Wednesday, March 29, 2017
As soon as you sit down to take the test, it starts. You feel the pressure, your heart is pounding, you go blank, you start to panic and worry and ultimately, you don’t do as well as you had hoped on the exam.
Has this ever happened to you? It’s called “Test Anxiety” and you can overcome it!
Professor Mary Peck from the SPS department recently ran a workshop for students where they discussed tips for overcoming this learned behavior. Yes, you can take steps to control this problem.
What causes test anxiety? First on the list was lack of preparation. If you haven’t been doing the work all along and haven’t been preparing of course you will feel anxious and nervous. Other causes on the list are poor test history (you’ve done poorly on the first exam, so now you are worried about the next one), worry about what “might” happen, lack of self-confidence and stress. Students often put a lot of pressure on themselves to be perfect.

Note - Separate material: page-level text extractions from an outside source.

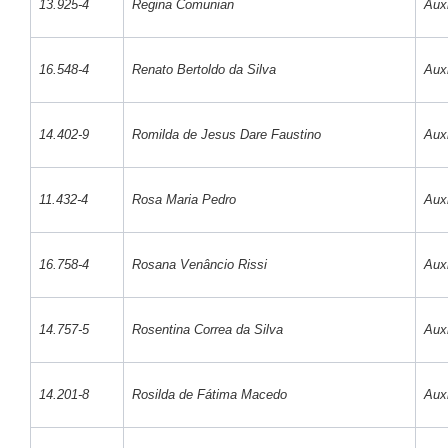
13.925-4
Regina Comunian
Auxi
16.548-4
Renato Bertoldo da Silva
Auxi
14.402-9
Romilda de Jesus Dare Faustino
Auxi
11.432-4
Rosa Maria Pedro
Auxi
16.758-4
Rosana Venâncio Rissi
Auxi
14.757-5
Rosentina Correa da Silva
Auxi
14.201-8
Rosilda de Fátima Macedo
Auxi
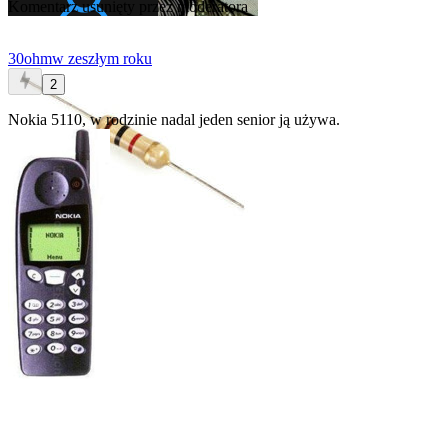
Komentarz usunięty przez moderatora
30ohm
w zeszłym roku
2
Nokia 5110, w rodzinie nadal jeden senior ją używa.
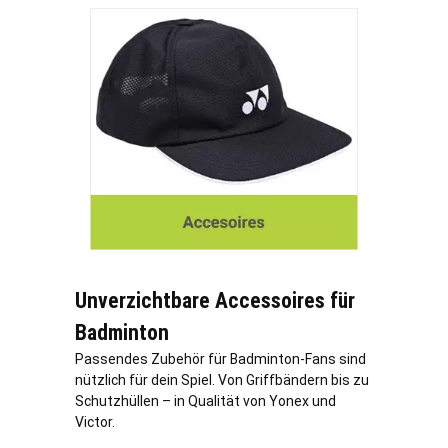
Unverzichtbare Accessoires für
Badminton
Passendes Zubehör für Badminton-Fans sind
nützlich für dein Spiel. Von Griffbändern bis zu
Schutzhüllen – in Qualität von Yonex und
Victor.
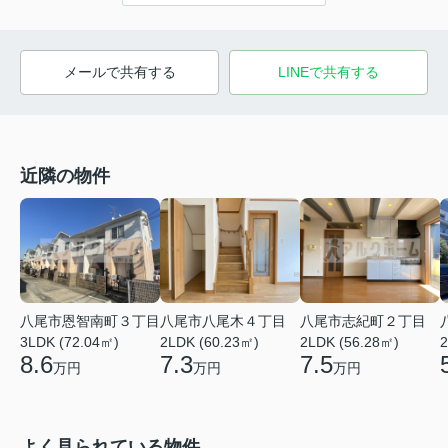
メールで共有する
LINEで共有する
近隣の物件
八尾市恩智南町３丁目
八尾市八尾木４丁目
八尾市志紀町２丁目
3LDK (72.04㎡)
2LDK (60.23㎡)
2LDK (56.28㎡)
2
8.6
7.3
7.5
万円
万円
万円
よく見られている物件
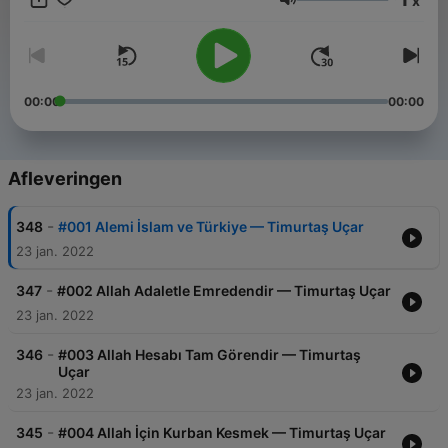
x
Volume
00:00
00:00
Afleveringen
-
348
#001 Alemi İslam ve Türkiye — Timurtaş Uçar
23 jan. 2022
-
347
#002 Allah Adaletle Emredendir — Timurtaş Uçar
23 jan. 2022
-
346
#003 Allah Hesabı Tam Görendir — Timurtaş
Uçar
23 jan. 2022
-
345
#004 Allah İçin Kurban Kesmek — Timurtaş Uçar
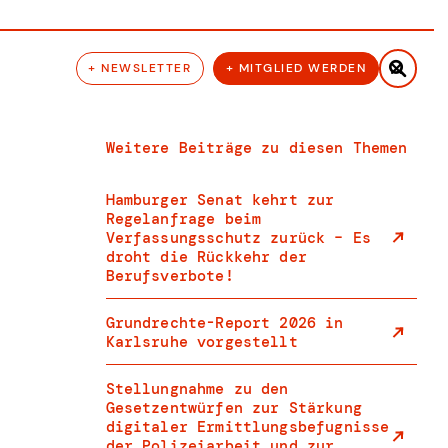

+ NEWSLETTER
+ MITGLIED WERDEN
Weitere Beiträge zu diesen Themen
Hamburger Senat kehrt zur
Regelanfrage beim
Verfassungsschutz zurück – Es
droht die Rückkehr der
Berufsverbote!
Grundrechte-Report 2026 in
Karlsruhe vorgestellt
Stellungnahme zu den
Gesetzentwürfen zur Stärkung
digitaler Ermittlungsbefugnisse
der Polizeiarbeit und zur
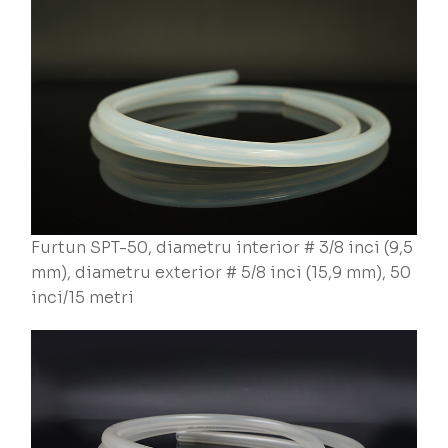
Furtun SPT-50, diametru interior # 3/8 inci (9,5
mm), diametru exterior # 5/8 inci (15,9 mm), 50
inci/15 metri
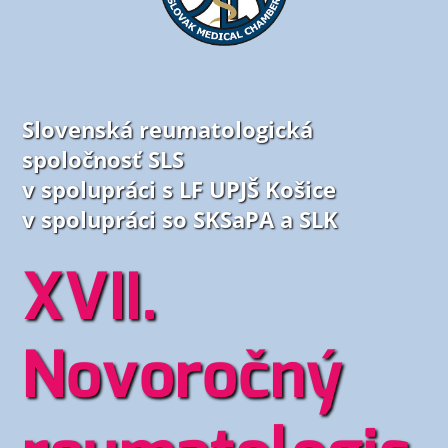
Slovenská reumatologická
spoločnosť SLS
v spolupráci s LF UPJŠ Košice
v spolupráci so SKSaPA a SLK
XVII.
Novoročný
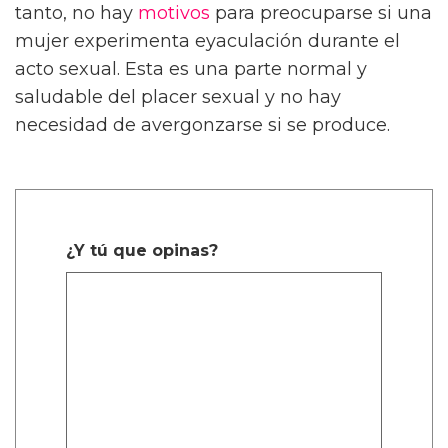
tanto, no hay
motivos
para preocuparse si una
mujer experimenta eyaculación durante el
acto sexual. Esta es una parte normal y
saludable del placer sexual y no hay
necesidad de avergonzarse si se produce.
¿Y tú que opinas?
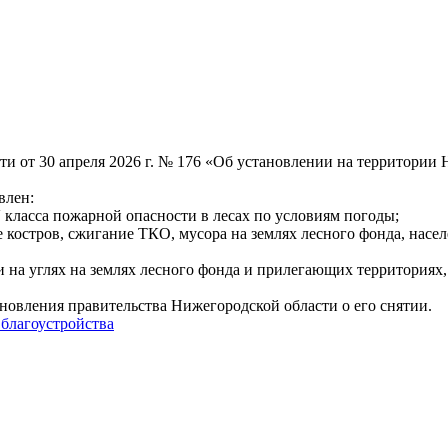
и от 30 апреля 2026 г. № 176 «Об установлении на территории
влен:
 класса пожарной опасности в лесах по условиям погоды;
ие костров, сжигание ТКО, мусора на землях лесного фонда, на
и на углях на землях лесного фонда и прилегающих территориях
овления правительства Нижегородской области о его снятии.
 благоустройства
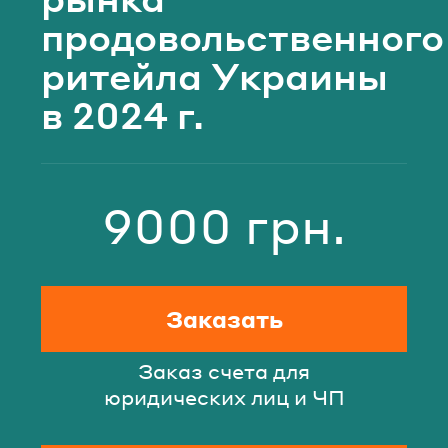
продовольственного
ритейла Украины
в 2024 г.
9000 грн.
Стоимость
Заказать
Заказ счета для
юридических лиц и ЧП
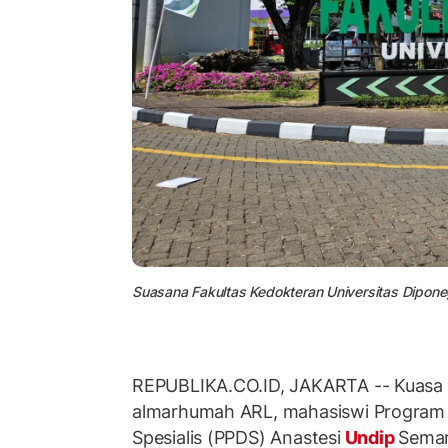
Suasana Fakultas Kedokteran Universitas Dipon
REPUBLIKA.CO.ID, JAKARTA -- Kuasa
almarhumah ARL, mahasiswi Program 
Spesialis (PPDS) Anastesi
Undip
Semar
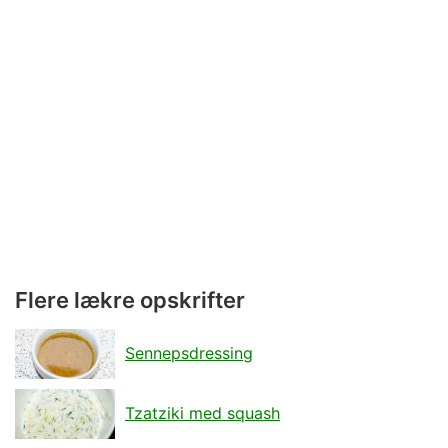
Flere lækre opskrifter
Sennepsdressing
Tzatziki med squash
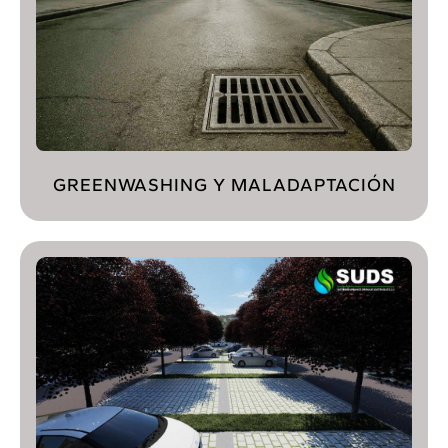
GREENWASHING Y MALADAPTACIÓN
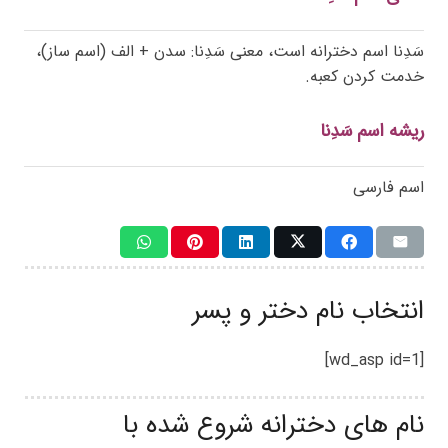
سَدِنا اسم دخترانه است، معنی سَدِنا: سدن + الف (اسم ساز)،
خدمت کردن کعبه.
ریشه اسم سَدِنا
اسم فارسی
انتخاب نام دختر و پسر
[wd_asp id=1]
نام های دخترانه شروع شده با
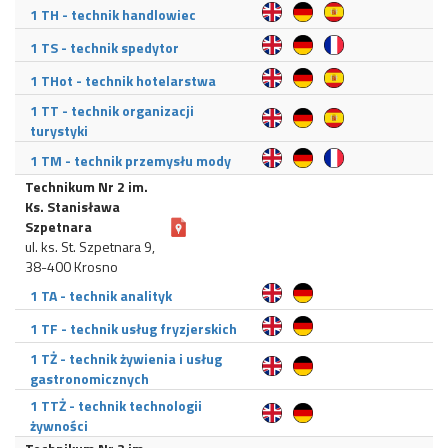
1 TH - technik handlowiec
1 TS - technik spedytor
1 THot - technik hotelarstwa
1 TT - technik organizacji
turystyki
1 TM - technik przemysłu mody
Technikum Nr 2 im.
Ks. Stanisława
Szpetnara
ul. ks. St. Szpetnara 9,
38-400 Krosno
1 TA - technik analityk
1 TF - technik usług fryzjerskich
1 TŻ - technik żywienia i usług
gastronomicznych
1 TTŻ - technik technologii
żywności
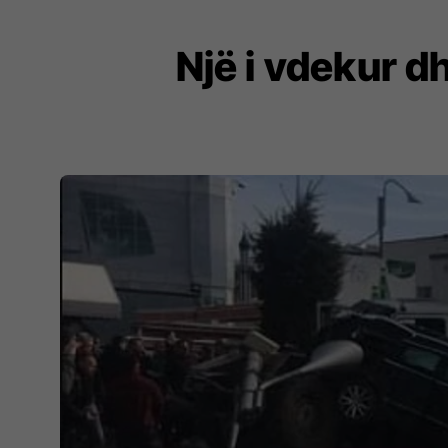
Një i vdekur d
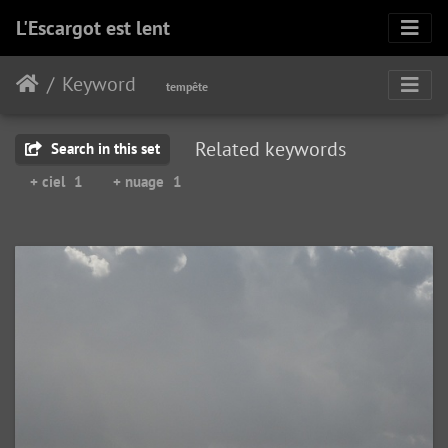
L'Escargot est lent
Keyword
tempête
Related keywords
Search in this set
+ ciel
1
+ nuage
1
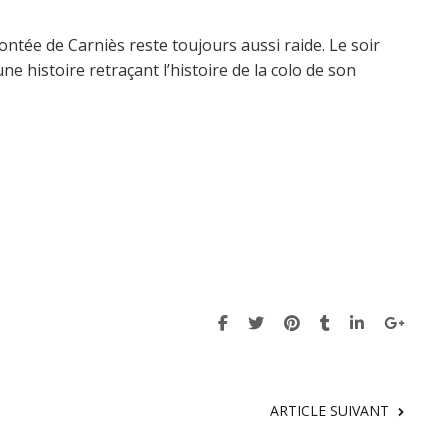
ontée de Carniès reste toujours aussi raide. Le soir
ne histoire retraçant l’histoire de la colo de son
ARTICLE SUIVANT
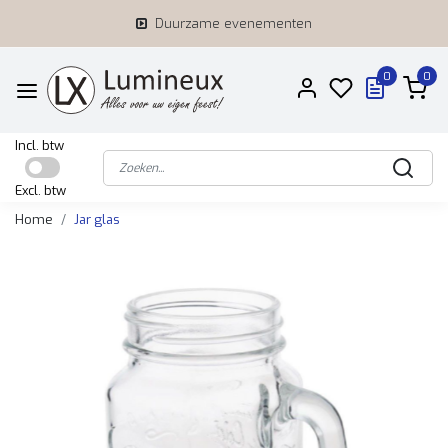
Duurzame evenementen
0
0
Incl. btw
Excl. btw
Home
Jar glas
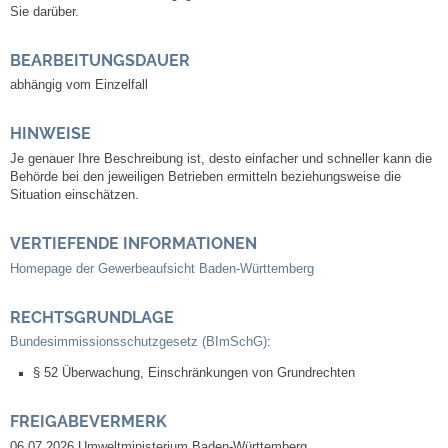
Sie darüber.
Kommunale Wärmeplanung
BEARBEITUNGSDAUER
Notruf
abhängig vom Einzelfall
Betreuung & Bildung
HINWEISE
Je genauer Ihre Beschreibung ist, desto einfacher und schneller kann die
Schulen
Behörde bei den jeweiligen Betrieben ermitteln beziehungsweise die
Situation einschätzen.
Kindergärten
VERTIEFENDE INFORMATIONEN
Homepage der Gewerbeaufsicht Baden-Württemberg
Musikschule
RECHTSGRUNDLAGE
Kirchen & Religionen
Bundesimmissionsschutzgesetz (BImSchG)
:
§ 52 Überwachung, Einschränkungen von Grundrechten
Evangelische Kirchengemeinde
FREIGABEVERMERK
Katholische Kirchengemeinde
06.07.2026 Umweltministerium Baden-Württemberg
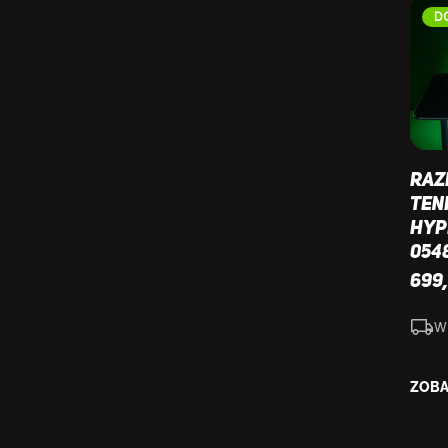
D
Raz
Ten
Hyp
054
699
W
ZOBA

So, if we know the causes, what can we do about it? Both Professor Peck and the students who attended the workshop had suggestions. First, try some meditation exercises and trade peace for anxiety and worry. Find a quiet place, close your eyes, and tell yourself “I’ve got this! I’ve prepared. I’m ready and I’m excited to show what I know!” Other suggestions include studying (of course!), getting ample rest before a big exam and build your confidence.
Finally, Professor Peck provided the students with a helpful website: www.howtostudy.org
Check it out! It might just help. Good luck with your exams!